Sejak kebijakan biofuel pertama diluncurkan pada tahun 2006, konsumsi biodiesel meningkat lebih dari 13.000 persen dalam rentang enam belas tahun, kata Direktur Utama BPDP Eddy Abdurrachman di Nusa Dua Bali, pada 13 November 2025.
Indonesia menjadi negara pertama di dunia yang menerapkan program B30 secara nasional pada tahun 2020 dan melanjutkannya ke B35 pada tahun 2023.
Pemerintah kini menargetkan penerapan B40 pada tahun 2025, dengan volume konsumsi yang diperkirakan mencapai 15 juta kiloliter.
Biodiesel memiliki peran strategis dalam menstabilkan harga CPO dan melindungi kesejahteraan petani sawit.
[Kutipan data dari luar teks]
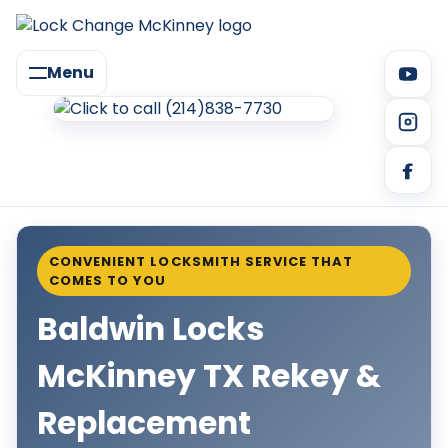
Menu
CONVENIENT LOCKSMITH SERVICE THAT
COMES TO YOU
Baldwin Locks
McKinney TX Rekey &
Replacement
Melalui penyerapan CPO di pasar domestik, program ini menjaga harga tandan buah segar di kisaran Rp1.300 hingga Rp2.900 per kilogram, sekaligus mendukung penghidupan lebih dari 2,5 juta petani.
Selain itu, biodiesel juga memperkuat ketahanan energi dengan menekan impor solar dari 86 persen pada tahun 2014 menjadi 37 persen pada tahun 2024.
Program ini memberikan manfaat ekonomi yang besar dengan penghematan devisa hingga Rp147 triliun pada 2025 dan penciptaan hampir dua juta lapangan kerja di sektor industri, logistik, dan energi.
Kontribusi biodiesel menjadi bagian penting dari agenda transisi energi dari komitmen iklim Indonesia melalui bauran energi terbarukan diperkirakan mencapai 10 persen pada tahun 2025, dengan pengurangan emisi gas rumah kaca sebesar 34,9 juta ton CO pada tahun 2024, setara dengan pengurangan emisi dari sekitar 10 juta kendaraan bermotor.
Pencapaian ini memperkuat posisi Indonesia sebagai pelopor energi berbasis sawit dalam upaya mencapai target netral karbon 2060.
Meski menunjukkan hasil yang positif, pengembangan biodiesel di Indonesia juga memiliki tantangan yang perlu diantisipasi seperti ketergantungan terhadap CPO sebagai bahan baku utama, keterbatasan infrastruktur distribusi, dan isu keberlanjutan.
Berkaitan dengan hal ini, diperlukan diversifikasi bahan baku dengan memanfaatkan minyak jelantah serta memperkuat pengujian teknis B40 dan B50 untuk memastikan kesiapan teknologi dan efisiensi produksi.
Biodiesel memiliki peran strategis dalam diplomasi perdagangan dan iklim, dengan memperkuat posisi Indonesia di pasar global serta menghadapi kebijakan diskriminatif seperti Renewable Energy Directive Uni Eropa.
Program biodiesel tidak hanya menjaga stabilitas harga dan kesejahteraan petani sawit, tetapi juga menjadi penggerak ekonomi nasional, instrumen transisi hijau, dan simbol kemandirian energi Indonesia.